Pixel coordinate grounding data
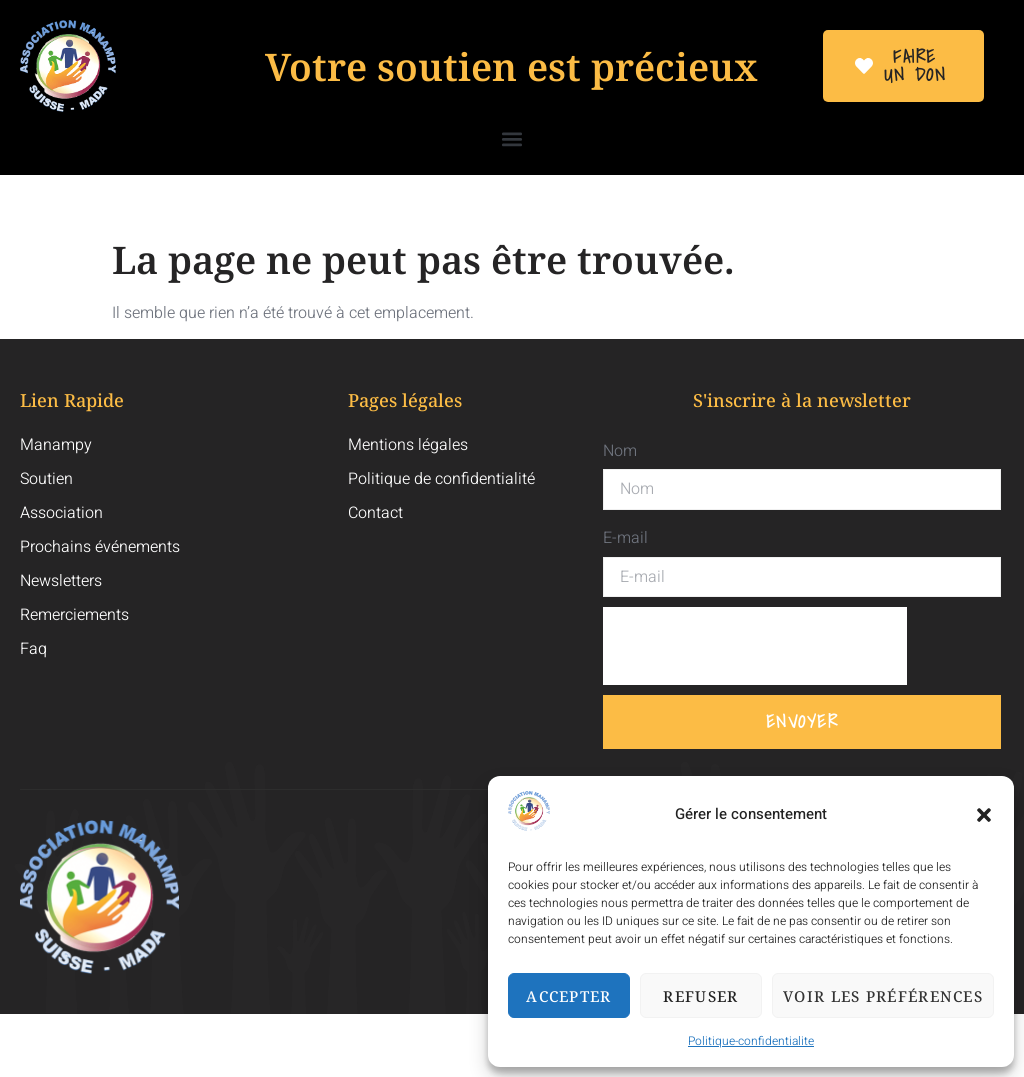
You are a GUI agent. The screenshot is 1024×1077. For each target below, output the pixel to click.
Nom (620, 451)
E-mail (625, 538)
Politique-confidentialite (751, 1041)
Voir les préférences (883, 996)
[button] (984, 815)
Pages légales (405, 400)
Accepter (568, 996)
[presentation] (755, 646)
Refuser (700, 996)
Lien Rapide (72, 400)
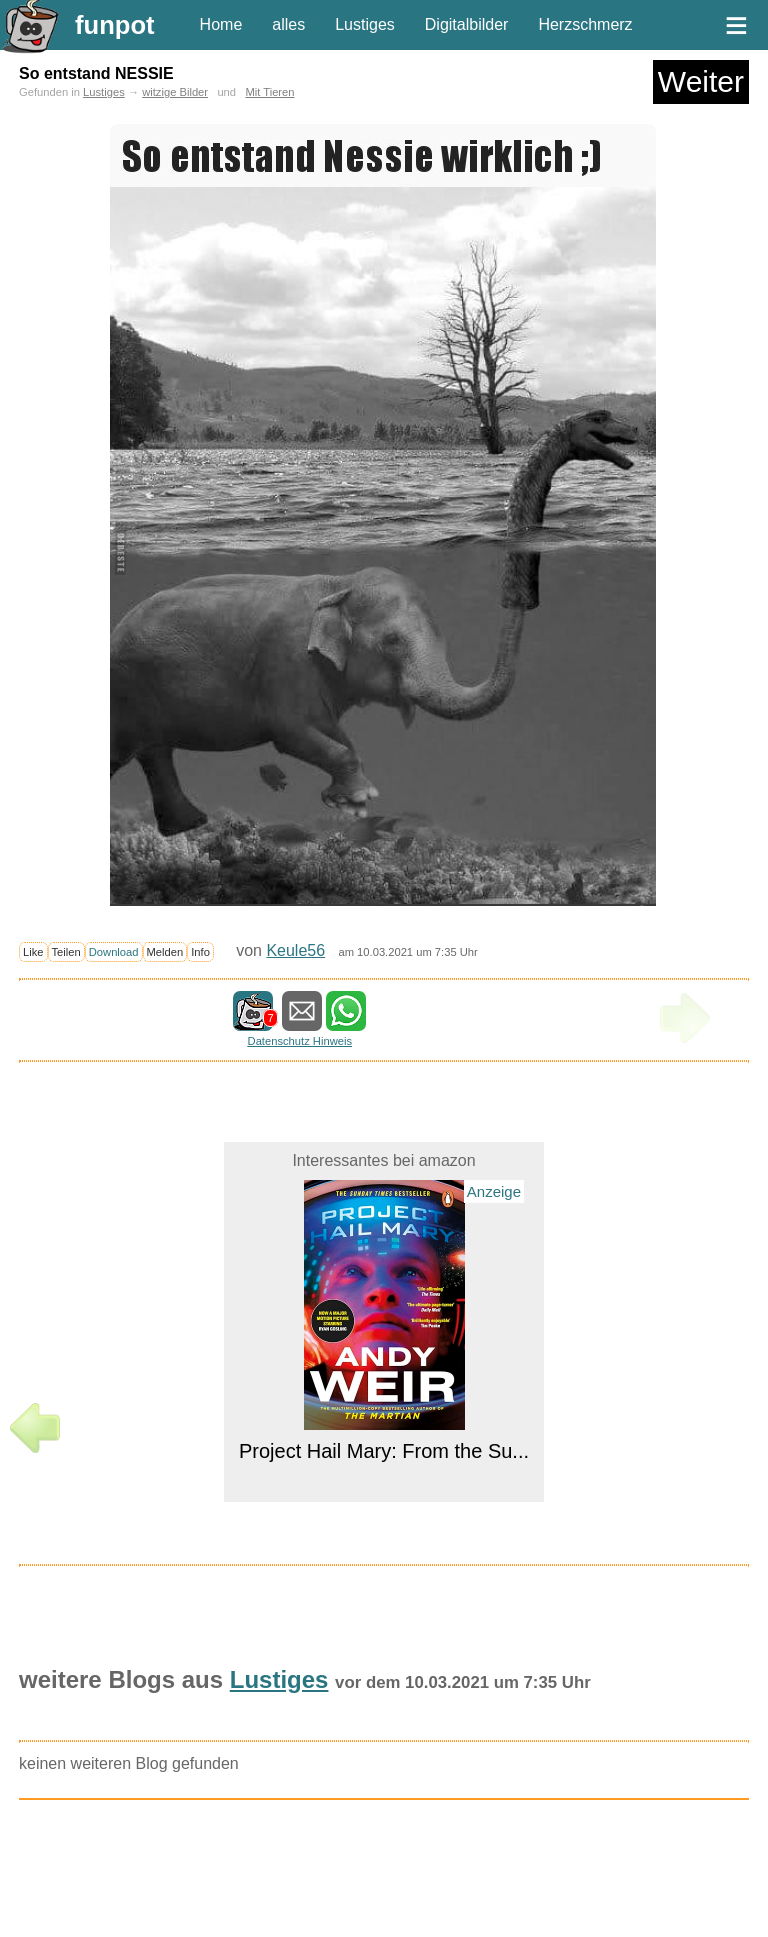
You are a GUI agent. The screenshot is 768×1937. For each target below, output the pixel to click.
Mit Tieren (269, 92)
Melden (165, 952)
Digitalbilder (467, 24)
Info (200, 952)
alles (288, 24)
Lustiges (365, 24)
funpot (115, 25)
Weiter (701, 81)
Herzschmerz (585, 24)
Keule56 (295, 950)
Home (221, 24)
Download (114, 952)
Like (33, 952)
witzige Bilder (175, 92)
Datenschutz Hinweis (300, 1041)
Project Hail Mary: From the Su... (384, 1451)
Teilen (66, 952)
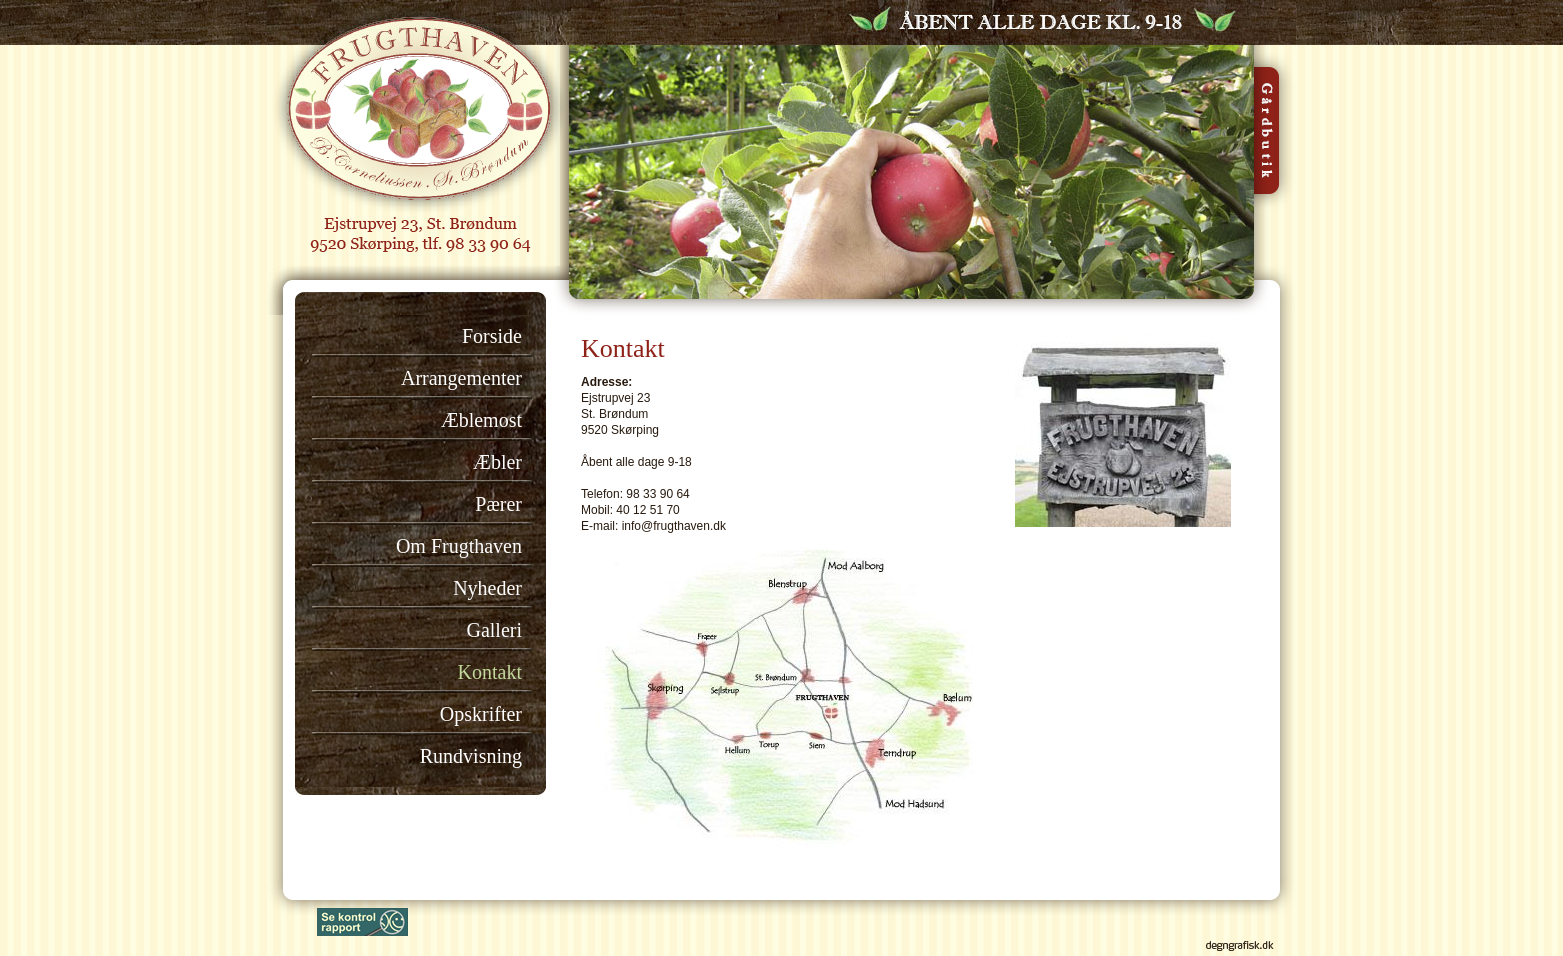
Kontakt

Task brief » List every line from the entries above in which "each" appears.

Written reply »
You are a GUI agent. The screenshot is 1024×1077. For each target below, output the pixel to click.
You are a GUI agent. The screenshot is 768×1937. For each target below, output the pixel to click.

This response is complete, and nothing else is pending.